Potential in Africa’s supply chains

The United Nations Conference on Trade and Development (UNCTAD) recently published the Economic Development for Africa 2023 Report. The document, titled “The Potential of Africa to Capture Technology-Intensive Global Supply Chains,” looks at Africa’s capacity to become a prominent player in global supply chains for “high-technology” industries, which include automobiles, mobile phones, green energy, and healthcare.

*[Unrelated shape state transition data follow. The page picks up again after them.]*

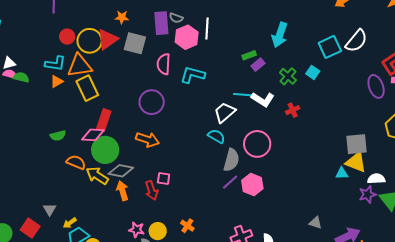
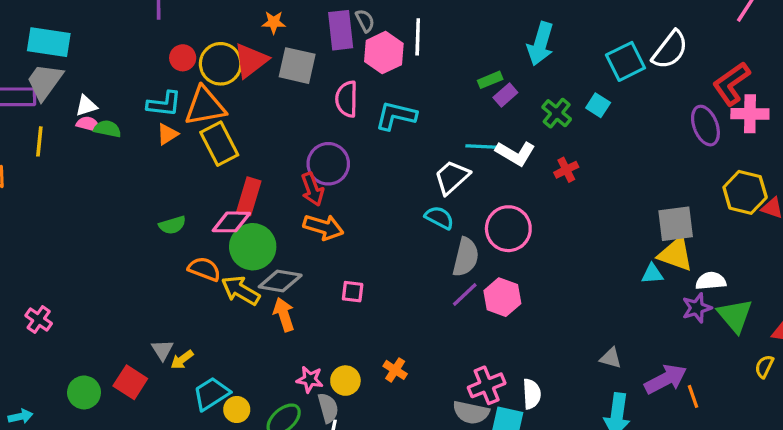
gray semicircle: (176, 18) -> (365, 21), turned -136
red arrow: (151, 190) -> (312, 189), moved
yellow arrow: (70, 223) -> (182, 360), moved

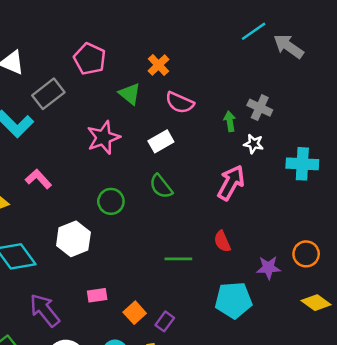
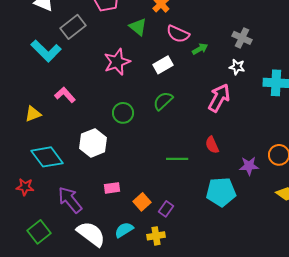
green arrow: (230, 121) -> (200, 49), moved, turned 70
green semicircle: (161, 186) -> (163, 101), turned 85

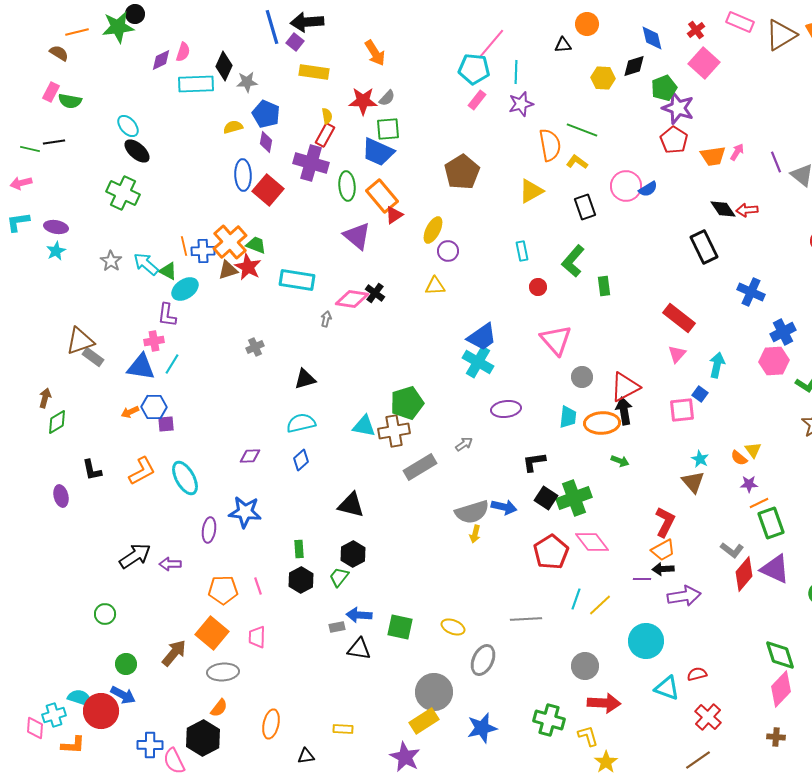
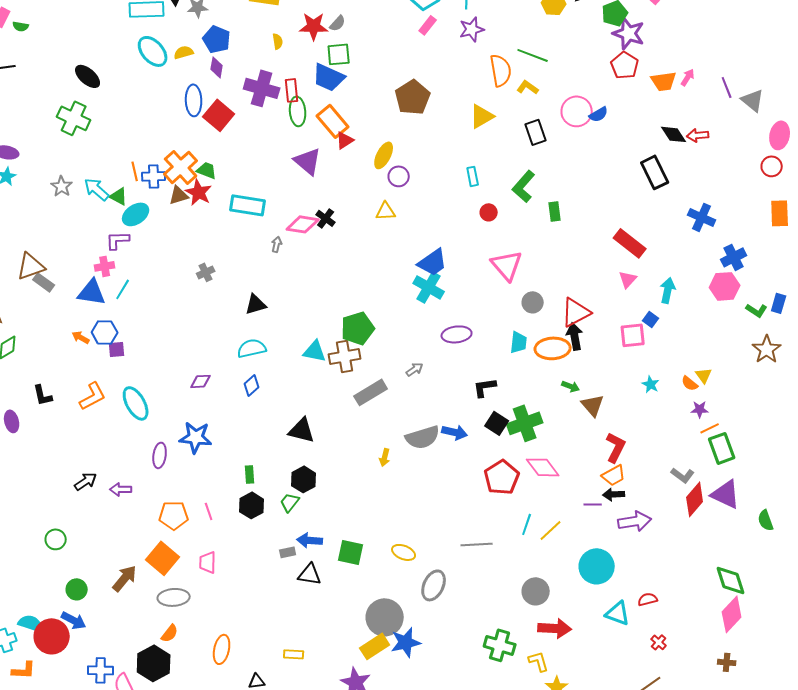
green semicircle: (70, 101) -> (21, 26), size x0.7
cyan ellipse: (128, 126) -> (153, 51), moved, size x1.4
red rectangle: (325, 135) -> (292, 90), moved, turned -35
purple L-shape: (167, 315) -> (118, 240), turned 80
orange arrow: (130, 412) -> (81, 337), turned 54
brown triangle: (693, 482) -> (593, 405), moved
yellow arrow: (475, 534) -> (385, 457), moved
black arrow: (135, 556) -> (86, 481), size x0.7
red cross: (708, 717) -> (659, 642), size x0.6
blue star: (482, 728) -> (406, 642), moved

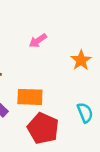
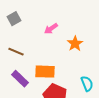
orange star: (81, 60) -> (75, 44), moved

As stated in the research, disruptions in universal supply chains resulting from trade turbulence, economic volatility, a worldwide pandemic, and geopolitical occurrences have driven businesses worldwide to diversify their production sites. As a result, the analysis reveals that the present geopolitical supply chain environment provides enterprises and governments with a once-in-a-lifetime chance to establish Africa as a global supply chain hub.

For African governments and the business community, UNCTAD’s belief in the distinctive possibilities of Africa’s supply chains ecosystem represents a timely reminder of various economic observers’ declarations about the outsized economic windfalls that will accrue to the continent with well-harnessed supply chain systems.

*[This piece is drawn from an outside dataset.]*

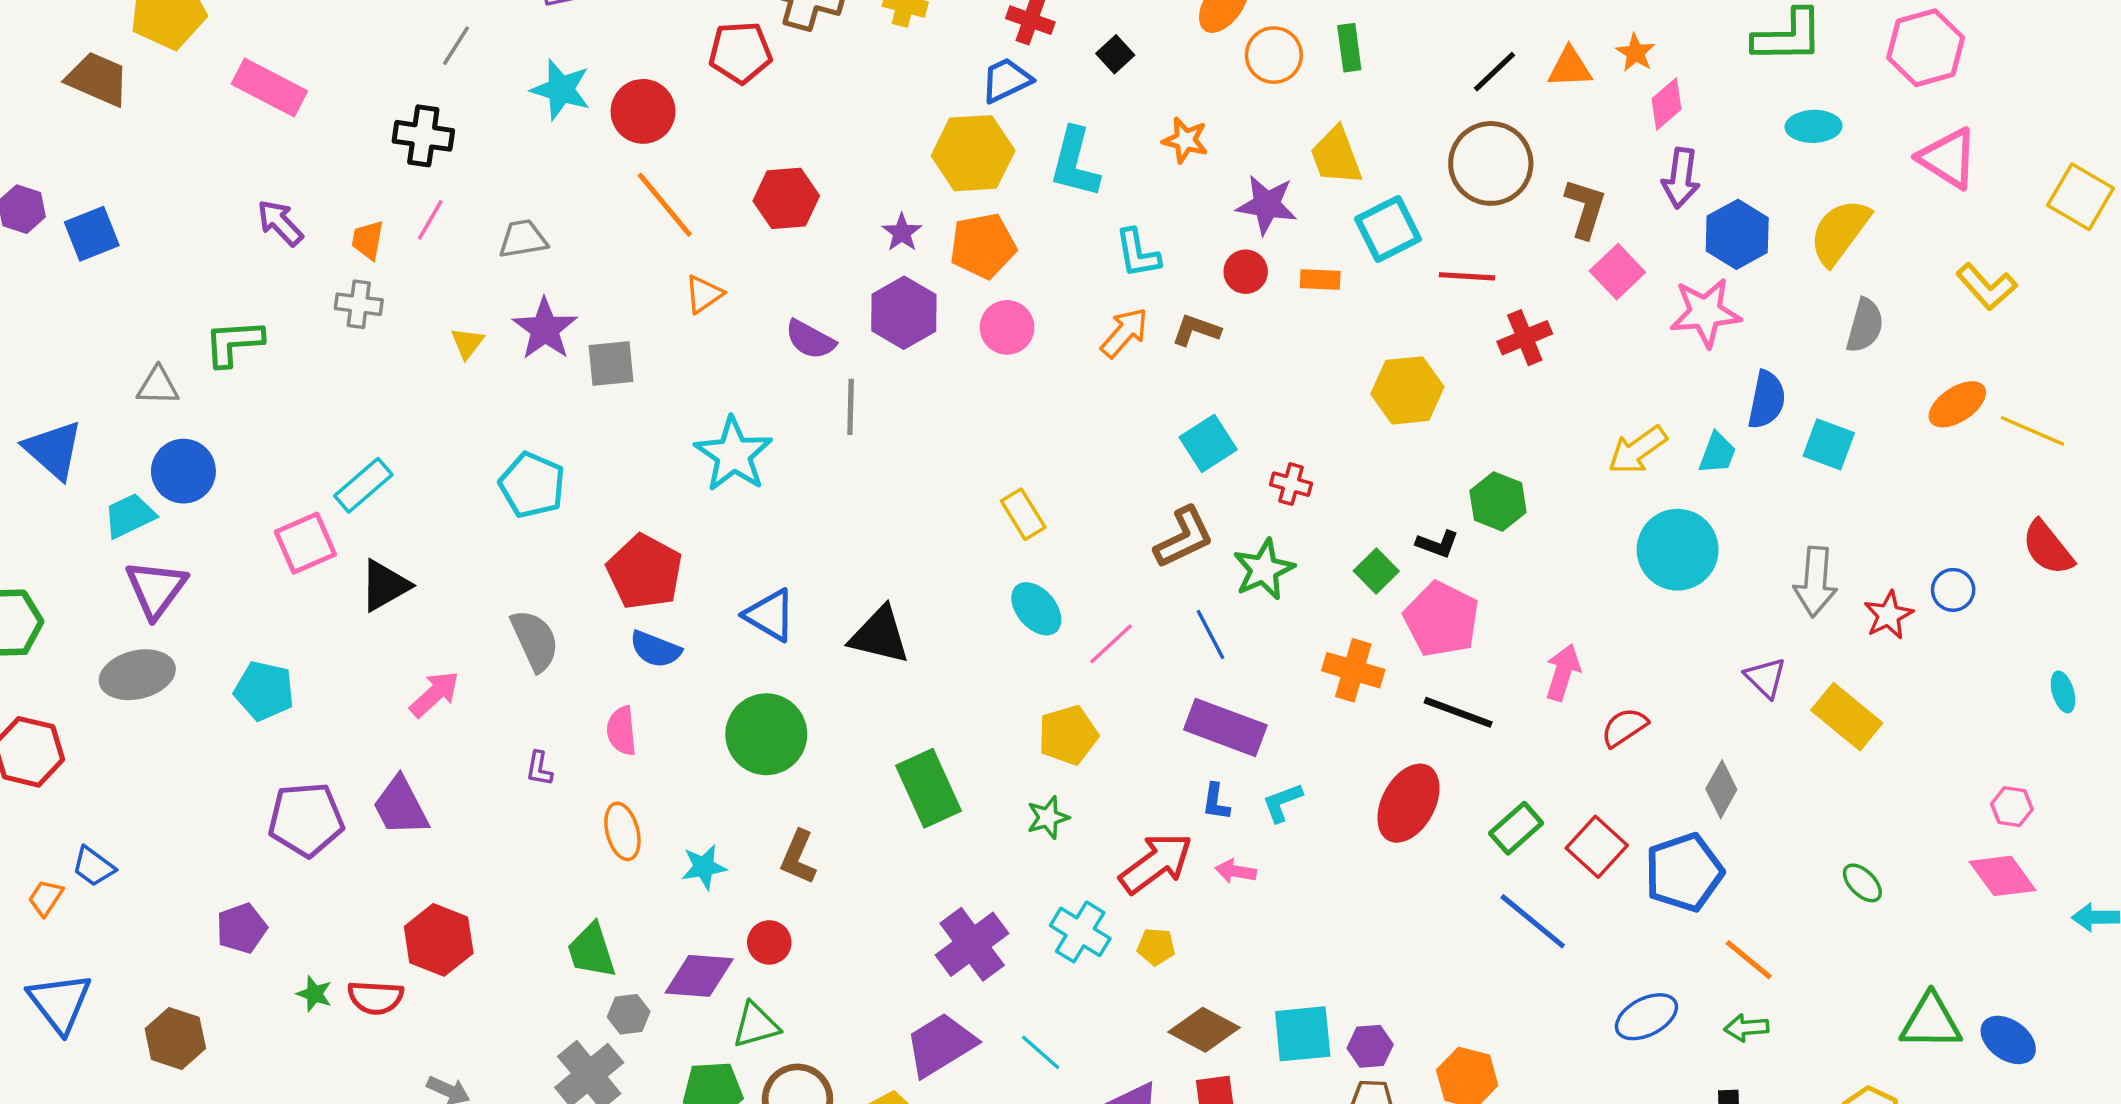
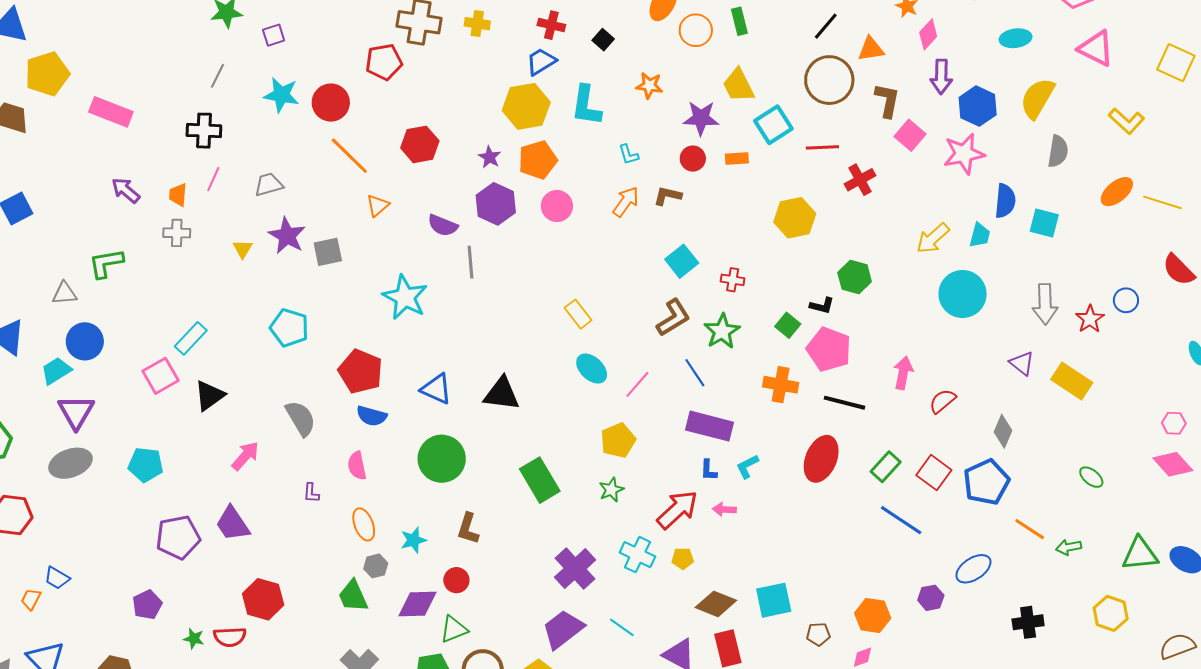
orange triangle: (1570, 68) -> (871, 49), moved
cyan L-shape: (1138, 253) -> (629, 155), size x0.7
gray hexagon: (629, 1014) -> (376, 566), moved
green arrow: (1746, 1028) -> (1069, 547), moved
purple hexagon: (1370, 1046) -> (931, 598), moved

The key to unlocking the constraints hindering logistics and supply chain management (SCM) operations in Africa is standardising indigenous logistics systems (ILS) and upgrading them via cross-cutting technologies.

Many firms across the world have recently adopted Blockchain technology into their processes. Although Blockchain technology is still in its early stages, it can transform businesses. Will blockchain technology help Africa realise its global supply chain hub potential?

How is Blockchain technology different

People associate blockchain technology with cryptocurrencies such as Bitcoin. The applicability of blockchain technology, however, extends beyond digital currency. This game-changing technology can help create open cooperation in practically any business.

Unlike conventional organisations, where most interactions are bilateral, information sharing on the Blockchain is unmediated. Everyone in the ecosystem has access to the same information as everyone else.

The environment of open trust distinguishes it from typical supply chains in which information, commodities, and business paperwork constantly pass “along a chain.” Everything in a Blockchain-powered supply chain is shared with the whole network simultaneously. Interestingly, there is no “chain” in Blockchain since all participants are members of an ecosystem. Hence, the ecosystem is more of a network than a chain.

Due to trust concerns when interacting with other parties, traditional commerce setups generally require intermediates to facilitate information sharing. Disintermediation, on the other hand, is the cornerstone of Blockchain technology.

Blockchain technology handles information exchange by making every network member a custodian of the complete information flow inside the network. This technology eliminates the final line of defence for “information custody,” which initially prevented the internet from exploding.

Unlike the internet, where information is exchanged from point to point, communication in Blockchain is shared throughout the system. As a result, no one (including the sender) has access to more information than any other actor in the system.

Also Read: Digital economy: the crucial role of blockchain technology in Africa

What does blockchain technology bring to supply chain management

Blockchain technology has unique attributes that would help address gaps in traditional supply chains. [Photo/Shutterstock]
The need for more open and open information availability throughout the process, caused by a variety of issues, the most serious of which are trust, technology, and old approaches, represents the traditional supply chain’s main challenge

A typical supply chain comprises several bilateral contractual links that create a supply chain adjacent to each other. Every supply chain connection represents a bottleneck for information flow, technological deficiencies, and trust loss. The gaps lengthen the supply chain cycle and increase the extended supply chain cost due to assumed risk at every link, resulting in an overall detached supply chain from the end-user’s point of view.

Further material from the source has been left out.